While delays aren't good, the reason behind them should give investors confidence that management's priorities are in the right places. The company is putting safety over speed, and over the long term that should serve it, and its investors, very well. 

Virgin Galactic spacecraft in hanger.

Image source: Virgin Galactic.

Why Virgin Galactic is delaying space flight

Virgin Galactic's test flight in December did not reach space as planned because the onboard rocket motor computer lost connection. After investigating, the company found that electromagnetic interference, or EMI, was the issue. A solution was developed, but that led to another problem that will take more time to resolve. This is how President of Space Missions and Safety Mike Moses put it in a call with investors (transcript via Seeking Alpha): 

EMI is a relatively common challenge in aerospace. And in January, we proceeded with modifications that were designed to lower the EMI levels and better protect certain systems. After confirming through testing that these corrective actions would prevent a reboot of the rocket motor computer, we determined that we were ready to target a February launch. As we completed our pre-flight technical readiness checks for that February flight, some of our shipboard sensor readings showed fluctuations, and it became apparent that those changes that we had made to address EMI had unintentionally created additional noise within our sensor environment. While this noise not in itself is a safety issue, it did let us know that the EMI levels on the ship were impacting areas that while low in profitability could potentially trigger another fail safe scenario, possibly one that could prevent us from seeing a full rocket motor burn. 

We don't know the inner workings of Virgin Galactic's testing and safety checks, but the fact that the company found a solution to December's problem and was still willing to delay February's planned flight because it found another low-risk potential problem is a good sign. 

Virgin Galactic's biggest risk

Why do I appreciate a "failed" test flight and the latest delays? In a word: risk! 

The single biggest risk Virgin Galactic faces as a company is a catastrophic failure during a flight with customers aboard. A single failure could put the company's ongoing viability into question. 

Customers need to have confidence that space flight is safe, and for that to happen Virgin Galactic needs to demonstrate that space flight is safe. This early in the process, anything that undermines confidence is terrible for the long-term viability of the business. 

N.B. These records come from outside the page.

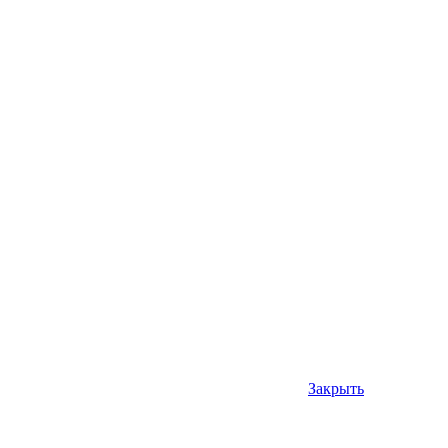
Закрыть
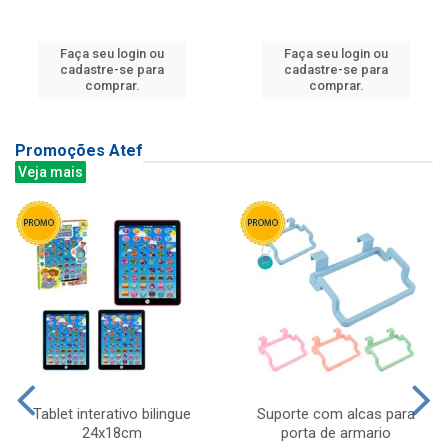
Faça seu login ou
Faça seu login ou
cadastre-se para
cadastre-se para
comprar.
comprar.
Promoções Atef
Veja mais
Tablet interativo bilingue
Suporte com alcas para
24x18cm
porta de armario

Putting safety first is good because it reduces Virgin Galactic's risk. 

Long-term thinking

The other element that investors need to think about with Virgin Galactic is the potential upside, including the timeframe of that upside. I think this is a company that can reframe the way we think about space and high-speed travel for the next 100 years. With that long-term view in mind, why would I worry about a two- or three-month delay in a test flight if that delay lowers the biggest downside risk the company faces? 

As a retail investor, your long-term view of a company is the biggest advantage you have over the short-term traders who push the stock higher or lower on any given day. And this is a perfect example of a company that appears to be making the right moves to prioritize safety and lower its biggest risk at the expense of short-term priorities. As a shareholder, I appreciate those priorities being aligned with my own long-term thesis on the company. 

Where does Virgin Galactic go from here? 

As an investor, the delays announced on Thursday do nothing to change a long-term investment thesis in Virgin Galactic. The company still has the opportunity to bring space tourism to the masses all around the world and could become a high-speed luxury travel company with a Mach 3 aircraft in development. These are disruptive technologies that will take decades to develop and mature. 

In fact, after last week's announcement, I feel more confident that management will do what's right short-term to keep staff and customers safe over prioritizing speed to market. 

Looking five to ten years out, the market for space flight hasn't changed, the opportunity to disrupt high-speed travel is still there, and Virgin Galactic is proving to customers that it's putting safety first. There's still risk when developing new technology in a brand new market, but I think the upside outweighs the risk, especially when you take a long-term view of a growth stock like Virgin Galactic.